Prep 20 mins
Cook 15 mins
I made these lemon, blueberry, oat and white chocolate chip muffins for the Father's Day breakfast at school, boosting the "power" of them with some vanilla protein powder and low fat yogurt and adding a bit of childlike whimsy with Cheerios!

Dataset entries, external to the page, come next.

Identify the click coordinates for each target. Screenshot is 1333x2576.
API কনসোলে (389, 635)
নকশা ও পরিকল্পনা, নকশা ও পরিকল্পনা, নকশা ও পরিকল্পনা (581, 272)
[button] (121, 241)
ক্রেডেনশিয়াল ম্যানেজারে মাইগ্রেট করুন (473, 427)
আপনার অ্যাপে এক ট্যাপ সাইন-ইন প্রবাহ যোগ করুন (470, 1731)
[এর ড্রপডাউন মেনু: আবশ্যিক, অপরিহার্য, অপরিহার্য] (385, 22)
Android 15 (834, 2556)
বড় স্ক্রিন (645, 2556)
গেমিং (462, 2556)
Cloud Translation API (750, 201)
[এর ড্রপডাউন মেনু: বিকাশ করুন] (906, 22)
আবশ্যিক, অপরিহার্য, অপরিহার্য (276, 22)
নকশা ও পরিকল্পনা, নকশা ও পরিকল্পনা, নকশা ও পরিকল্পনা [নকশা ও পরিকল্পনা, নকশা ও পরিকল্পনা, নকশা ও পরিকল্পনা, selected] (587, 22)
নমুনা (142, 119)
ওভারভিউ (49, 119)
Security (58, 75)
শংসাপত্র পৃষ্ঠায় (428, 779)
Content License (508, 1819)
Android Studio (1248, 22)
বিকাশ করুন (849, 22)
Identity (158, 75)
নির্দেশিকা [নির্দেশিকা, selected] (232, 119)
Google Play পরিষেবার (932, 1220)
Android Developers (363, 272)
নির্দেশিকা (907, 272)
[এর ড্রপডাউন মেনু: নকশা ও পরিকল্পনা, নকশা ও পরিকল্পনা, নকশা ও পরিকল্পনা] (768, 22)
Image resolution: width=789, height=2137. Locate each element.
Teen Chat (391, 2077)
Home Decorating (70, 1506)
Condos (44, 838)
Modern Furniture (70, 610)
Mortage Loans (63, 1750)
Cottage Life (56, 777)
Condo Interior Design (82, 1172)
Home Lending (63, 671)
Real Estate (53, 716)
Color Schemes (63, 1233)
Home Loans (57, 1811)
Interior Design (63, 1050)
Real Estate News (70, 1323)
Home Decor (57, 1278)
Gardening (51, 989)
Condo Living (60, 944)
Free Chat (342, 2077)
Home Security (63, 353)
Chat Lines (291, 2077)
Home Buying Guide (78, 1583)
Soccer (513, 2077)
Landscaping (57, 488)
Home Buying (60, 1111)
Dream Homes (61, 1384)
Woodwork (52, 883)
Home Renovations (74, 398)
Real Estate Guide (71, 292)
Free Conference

- 2 cups low-fat plain yogurt or 2 cups low-fat lemon yogurt
- 1⁄2 cup low-fat milk
- 1 lemon, zest of
- 3 tablespoons melted butter
- 1⁄3 cup granulated sugar
- 1⁄3 cup brown sugar
- 1 tablespoon vanilla
- 1 tablespoon lemon extract
- 1 egg
- 1 1⁄2 cups flour
- 1 cup whole wheat flour
- 1 cup quick-cooking oats
- 1⁄4 cup vanilla whey protein powder
- 1 tablespoon baking powder
- 1 teaspoon baking soda
- 1⁄4 teaspoon salt
- 1⁄2 teaspoon nutmeg
- 1 cup fresh blueberries or 1 cup frozen blueberries
- 1 cup Cheerios toasted oat cereal
- 1⁄2 cup white chocolate chips
- Preheat the oven to 400°F and line muffin tins with paper liners.
- Beat together the yoghurt, milk, lemon zest, butter, sugars, vanilla, lemon extract and egg until well combined.
- Add the flours, oats, protein powder, baking powder, baking soda, salt and nutmeg, stirring just until combined.
- Fold in the berries, Cheerios and white chocolate chips.
- Bake for 15 minutes, until a tester comes out clean.